Des milliers d'Américains, souvent modestes, malmenés par la mondialisation et se sentant trahis par les élites politiques, se précipitent à ses meetings. Donald Trump, toujours impeccablement habillé, fier d'être politiquement incorrect, dénonce «les idiots» dirigeant le pays, joue sur les peurs et promet de «rendre à l'Amérique sa grandeur», son slogan.

Il insulte copieusement ses concurrents: Ted Cruz est un type «méchant», «que personne n'aime», un «abruti» qui «couche avec Wall Street». Jeb Bush est «ridicule» et «pathétique». Hillary Clinton, pourtant invitée à son mariage, «ment comme une folle» et s'est «fait mettre» par Obama en 2008, ose même Trump. Bernie Sanders, lui, est «un désastre».

Il fascine, horrifie, amuse aussi. Et il en sort toujours gagnant: ses déclarations belliqueuses lui ont assuré une couverture télévisée supérieure à celle de tous ses concurrents républicains réunis.

Désarroi des leaders

Impuissants à trouver une alternative, alors qu'il est à quelque 36% des intentions de vote au niveau national, les leaders du parti républicain s'arrachent les cheveux.

«Opportuniste politique», «extraordinairement inculte», «charlatan», «égocentrique et creux», ont accusé récemment des plumes conservatrices dans un numéro spécial du magazine «National Review». Donald Trump, qui auto-finance sa campagne et se déplace dans son Boeing 757 privé, n'en a cure.

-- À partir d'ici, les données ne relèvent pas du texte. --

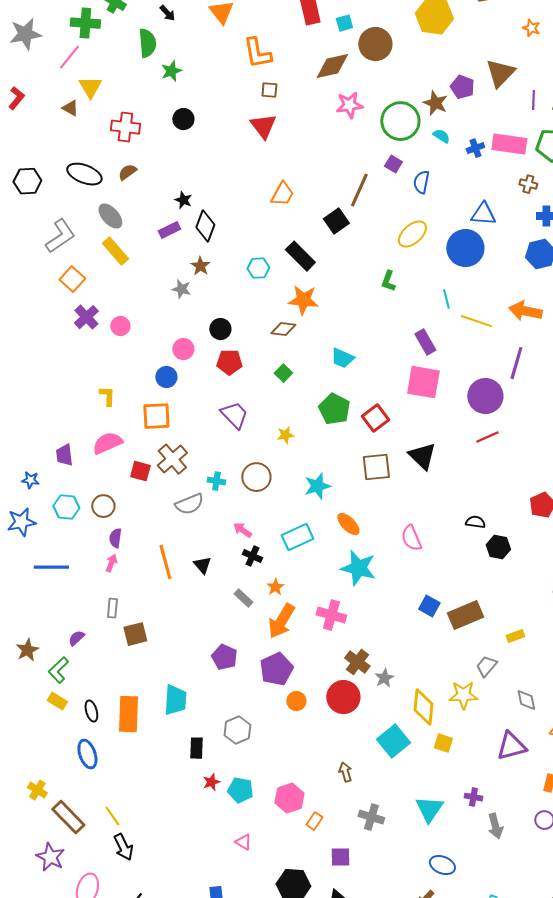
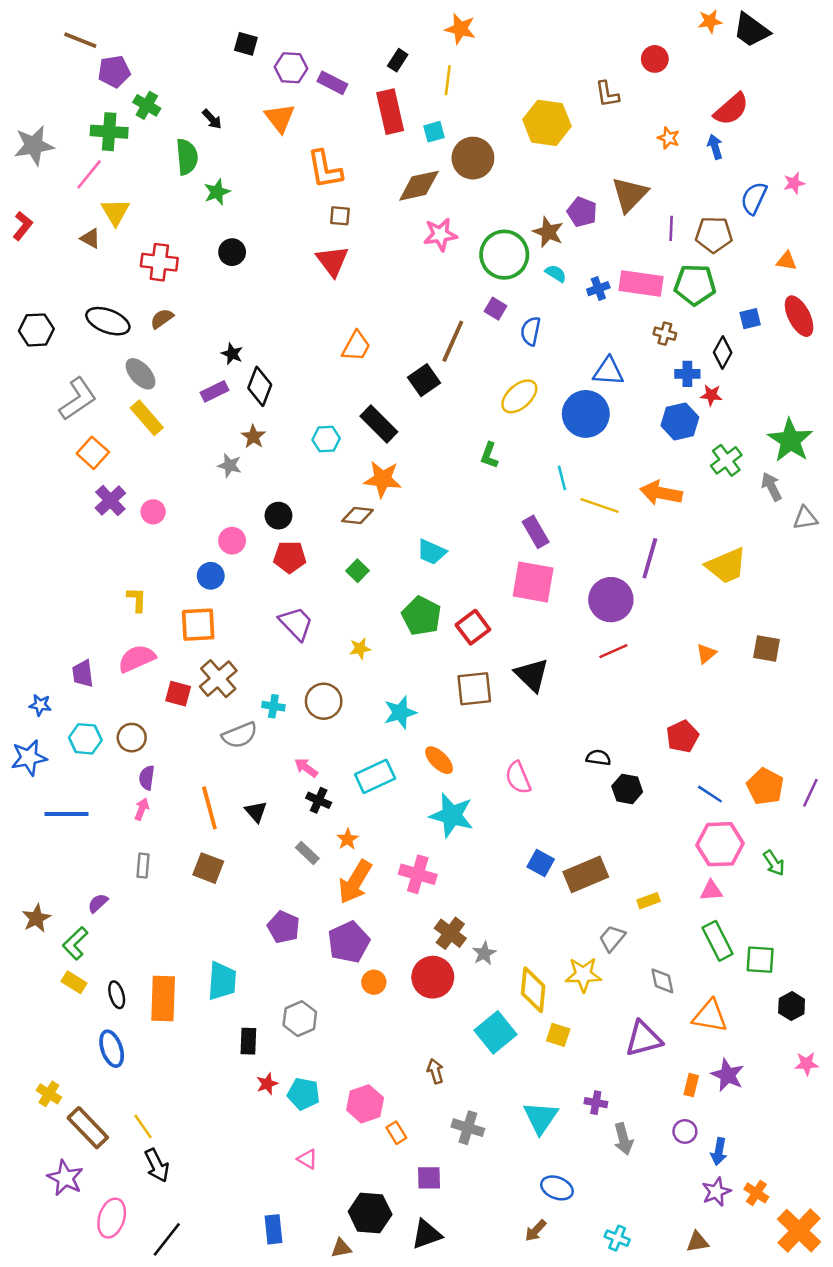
brown square: (135, 634) -> (208, 868), moved, turned 35
orange rectangle: (314, 821) -> (396, 1133), turned -66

Le milliardaire à la chevelure blonde improbable a été démocrate jusqu'en 1987, républicain (1987-1999), membre du parti de la Réforme (1999-2001). Sous George W. Bush qu'il n'aime pas, il redevient démocrate (2001-2009), puis repasse républicain (2009-2011), indépendant, et à nouveau républicain (2012-2016).

Amateur de luxe

Né à New York, il était le quatrième des cinq enfants d'un gros promoteur immobilier new-yorkais. Après des études de commerce, il rejoint l'entreprise familiale en 1968. Son père l'aide à ses débuts avec «un petit prêt d'un million de dollars». En 1971, Donald Trump prend le contrôle de l'entreprise paternelle. Son père construisait des logements pour la classe moyenne à Brooklyn et Queens. Lui préfère les tours de luxe, les hôtels, casinos et golfs, de Manhattan à Bombay en passant par Miami ou Dubai.

Ce fan de catch était aussi jusqu'en 2015 co-propriétaire des concours Miss Univers et Miss America.

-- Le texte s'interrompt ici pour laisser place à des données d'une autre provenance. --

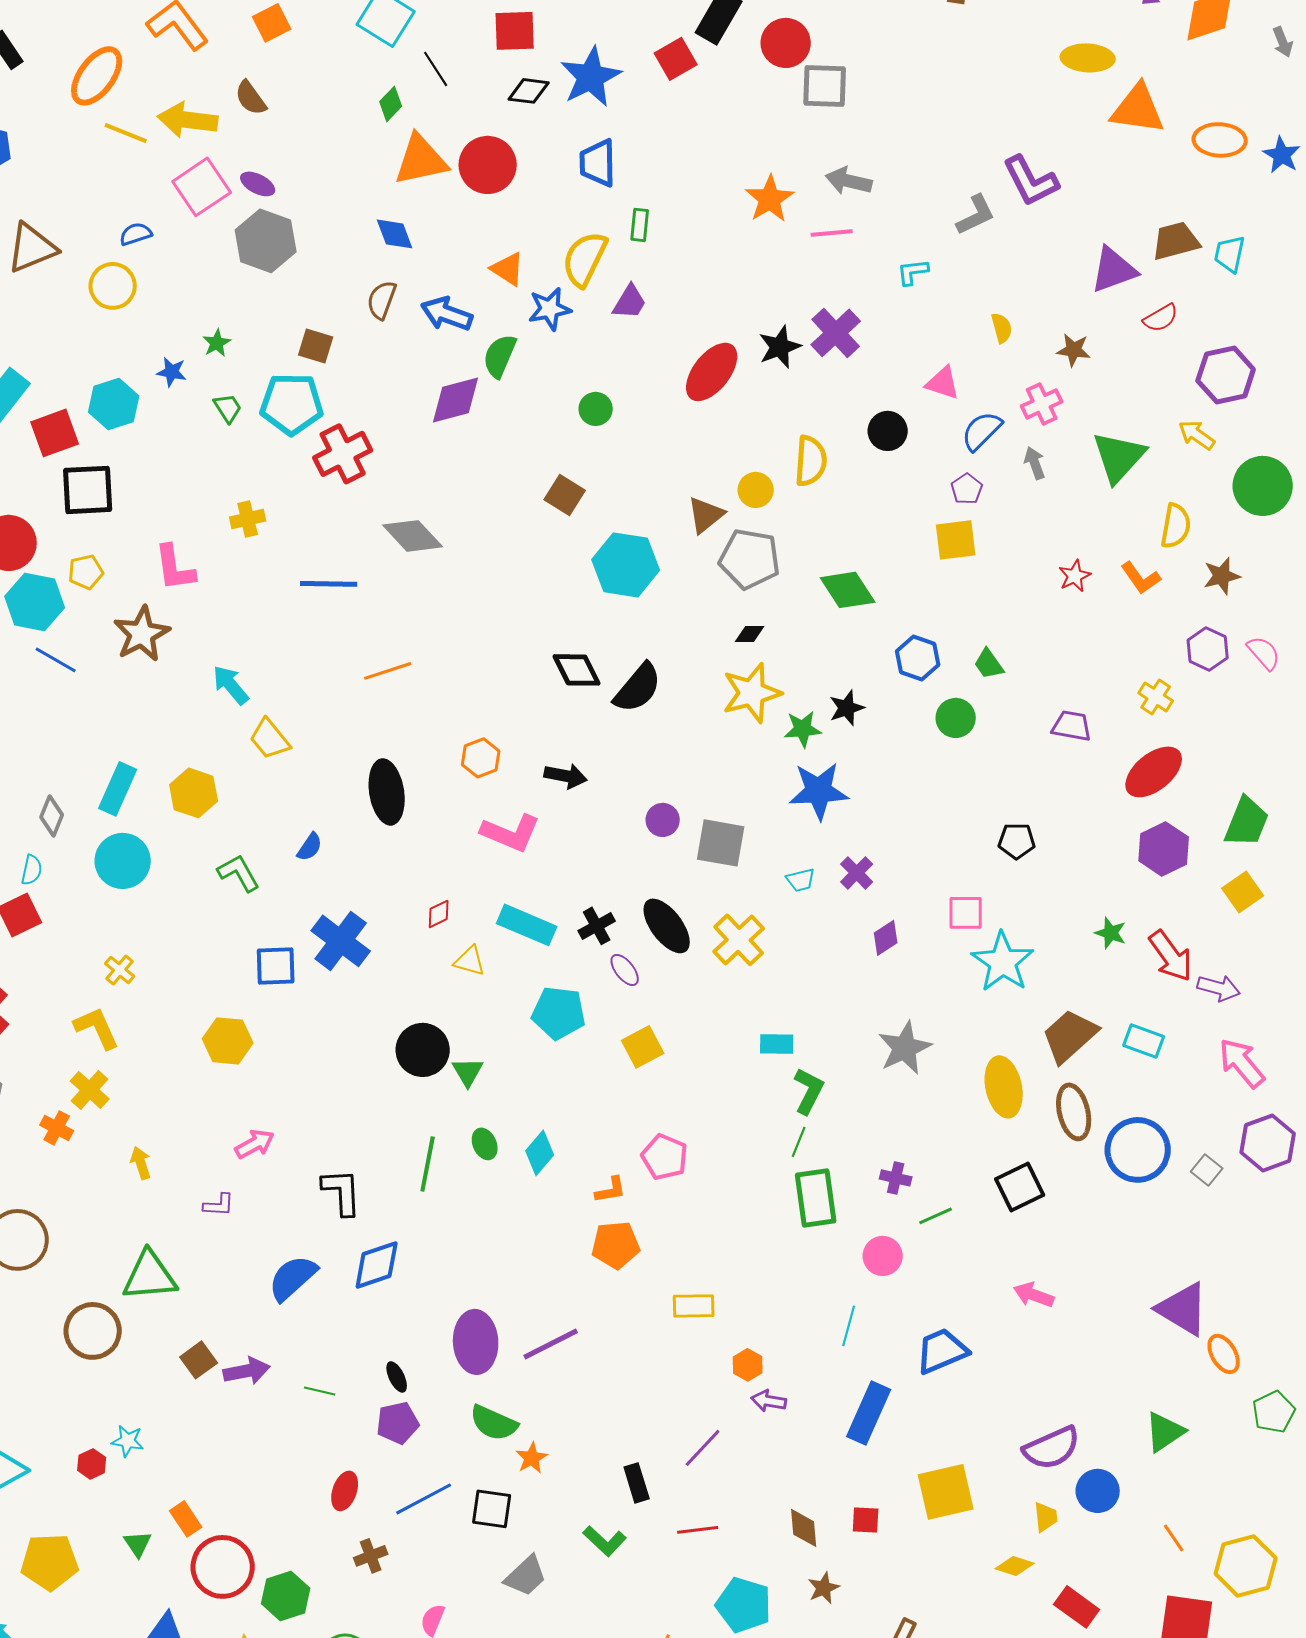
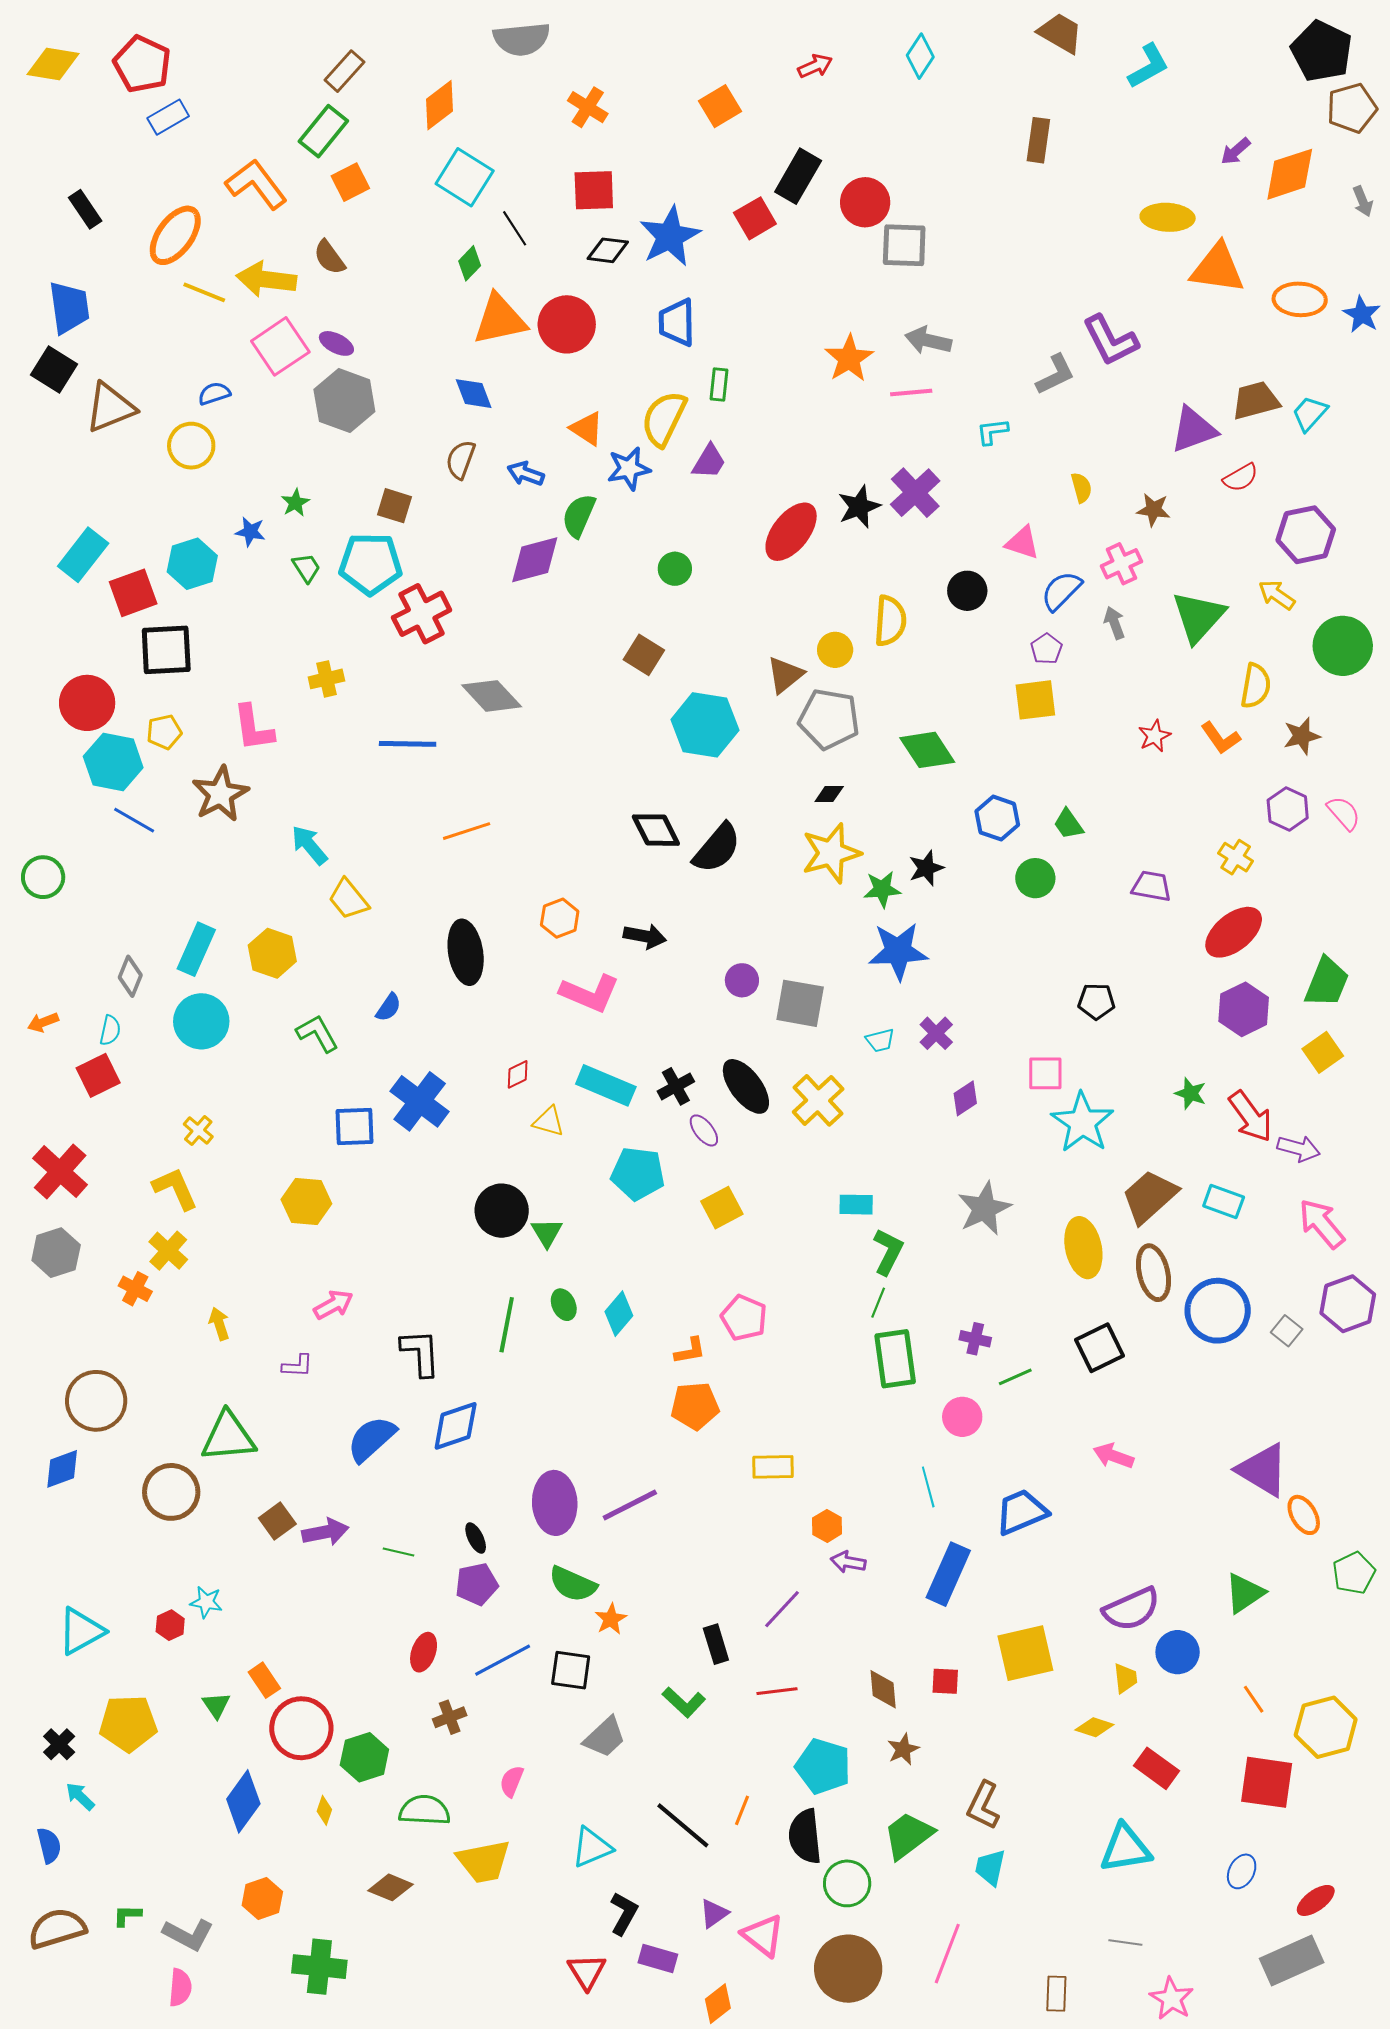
cyan trapezoid: (1230, 254) -> (1310, 414), turned 30
blue arrow: (447, 314) -> (526, 474), size x0.7
cyan line: (849, 1326) -> (928, 1487), turned -30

Trump a dans sa carrière intenté ou été la cible de dizaines de procès civils liés à ses affaires. Entre 1991 et 2009, quatre de ses casinos ou hôtels ont été placés sous la protection de la loi américaine sur les faillites.

3 mariages et 5 enfants

Il s'est marié trois fois: deux mannequins, une actrice. Il a cinq enfants, sept petits-enfants. Il était dans les années 90 pour la liberté en matière d'avortement. Est contre le contrôle des armes à feu, après les avoir critiquées. Il veut lourdement taxer les importations chinoises.

Mais pour les détails de son programme, il faudra attendre. «Nous voulons être imprévisibles. Nous devons être des joueurs de poker, des joueurs d'échec», a-t-il récemment confié, expliquant qu'il ne voulait pas que les ennemis des Etats-Unis, où même leurs alliés, sachent ce qu'il pense.